*** Opening Extracted records ***
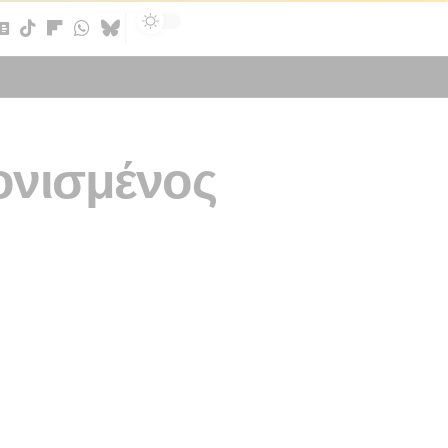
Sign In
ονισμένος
*** Closing Extracted records ***
*** Opening Extracted records ***
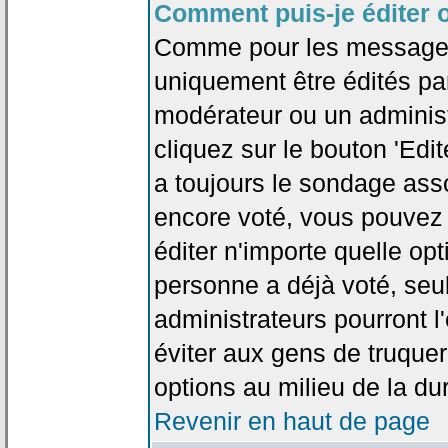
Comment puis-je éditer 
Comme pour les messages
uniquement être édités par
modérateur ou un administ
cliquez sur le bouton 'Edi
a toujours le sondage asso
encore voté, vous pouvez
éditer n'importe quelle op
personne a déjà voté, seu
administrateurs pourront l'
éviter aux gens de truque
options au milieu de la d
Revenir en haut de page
*** Closing Extracted records ***
__Problem statement__: Only one stretch of the data above is needed. Restate it word for word, from the line containing "éditer n'importe quelle op" through the line containing "Revenir en haut de page", both ends included.

__Exercise output__:
éditer n'importe quelle op
personne a déjà voté, seu
administrateurs pourront l'
éviter aux gens de truque
options au milieu de la d
Revenir en haut de page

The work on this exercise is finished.